By now I was glad I had not posted anything to any user forums describing my problem and asking for help. There was something about the monitoring interface configurations in both SO and RockNSM that resulted in the inability to see both sides of traffic (and avoid weird doubles and triples).
I started my SO VM again and looked at the script that configured the interfaces. I commented out all the entries below the management interface as shown below.$ cat /etc/network/interfaces
# This configuration was created by the Security Onion setup script.## The original network interface configuration file was backed up to:# /etc/network/interfaces.bak.## This file describes the network interfaces available on your system# and how to activate them. For more information, see interfaces(5).
# loopback network interfaceauto loiface lo inet loopback
# Management network interfaceauto enp0s3iface enp0s3 inet static address 192.168.40.76 gateway 192.168.40.1 netmask 255.255.255.0 dns-nameservers 192.168.40.1 dns-domain localdomain
#auto enp0s8#iface enp0s8 inet manual# up ip link set $IFACE promisc on arp off up# down ip link set $IFACE promisc off down# post-up ethtool -G $IFACE rx 4096; for i in rx tx sg tso ufo gso gro lro; do ethtool -K $IFACE $i off; done# post-up echo 1 > /proc/sys/net/ipv6/conf/$IFACE/disable_ipv6
#auto enp0s9#iface enp0s9 inet manual# up ip link set $IFACE promisc on arp off up# down ip link set $IFACE promisc off down# post-up ethtool -G $IFACE rx 4096; for i in rx tx sg tso ufo gso gro lro; do ethtool -K $IFACE $i off; done# post-up echo 1 > /proc/sys/net/ipv6/conf/$IFACE/disable_ipv6
I rebooted the system and brought the enp0s8 interface up manually using this command:
$ sudo ip link set enp0s8 promisc on arp off up
Fingers crossed, I ran my ICMP sniffing tests, and voila, I saw what I needed -- traffic in both directions, without doubles or triples no less.
So, there appears to be some sort of problem with the way SO and RockNSM set parameters for their monitoring interfaces, at least as far as they interact with VirtualBox 6.0.4 on Ubuntu 18.04. You can see in the network script that SO disables a bunch of NIC options. I imagine one or more of them is the culprit, but I didn't have time to work through them individually.
I tried taking a look at the network script in RockNSM, but it runs CentOS, and I'll be darned if I can't figure out where to look. I'm sure it's there somewhere, but I didn't have the time to figure out where.

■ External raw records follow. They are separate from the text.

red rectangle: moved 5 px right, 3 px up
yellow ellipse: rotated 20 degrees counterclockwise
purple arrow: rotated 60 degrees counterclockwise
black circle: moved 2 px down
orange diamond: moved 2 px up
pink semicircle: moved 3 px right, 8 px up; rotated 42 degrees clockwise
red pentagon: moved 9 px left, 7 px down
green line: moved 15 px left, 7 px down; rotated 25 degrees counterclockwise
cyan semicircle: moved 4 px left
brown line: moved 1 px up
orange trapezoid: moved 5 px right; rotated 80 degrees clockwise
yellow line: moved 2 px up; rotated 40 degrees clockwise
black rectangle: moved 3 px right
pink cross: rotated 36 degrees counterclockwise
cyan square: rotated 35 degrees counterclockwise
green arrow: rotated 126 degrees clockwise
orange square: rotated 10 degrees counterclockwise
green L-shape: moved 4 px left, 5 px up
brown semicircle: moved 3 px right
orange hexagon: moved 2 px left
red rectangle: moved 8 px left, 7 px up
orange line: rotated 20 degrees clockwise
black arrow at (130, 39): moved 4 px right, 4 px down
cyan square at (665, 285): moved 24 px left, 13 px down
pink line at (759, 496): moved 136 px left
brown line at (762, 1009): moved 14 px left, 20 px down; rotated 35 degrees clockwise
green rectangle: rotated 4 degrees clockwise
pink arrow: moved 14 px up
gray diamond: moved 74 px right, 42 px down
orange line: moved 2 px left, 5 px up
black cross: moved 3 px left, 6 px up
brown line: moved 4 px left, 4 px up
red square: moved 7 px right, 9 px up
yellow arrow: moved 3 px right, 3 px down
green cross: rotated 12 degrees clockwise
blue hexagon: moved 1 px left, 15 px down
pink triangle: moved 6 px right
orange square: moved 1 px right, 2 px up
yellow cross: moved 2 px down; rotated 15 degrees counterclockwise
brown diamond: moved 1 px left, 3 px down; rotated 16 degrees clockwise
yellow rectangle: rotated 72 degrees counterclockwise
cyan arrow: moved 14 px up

The moral of the story is that I should have immediately checked after installation that both SO and RockNSM were seeing both sides of the traffic I expected them to see. I had taken that for granted for many previous deployments, but something broke recently and I don't know exactly what. My workaround will hopefully hold for now, but I need to take a closer look at the NIC options because I may have introduced another fault.
A second moral is to be careful of changing two or more variables when troubleshooting. When you do that you might fix a problem, but not know what change fixed the issue.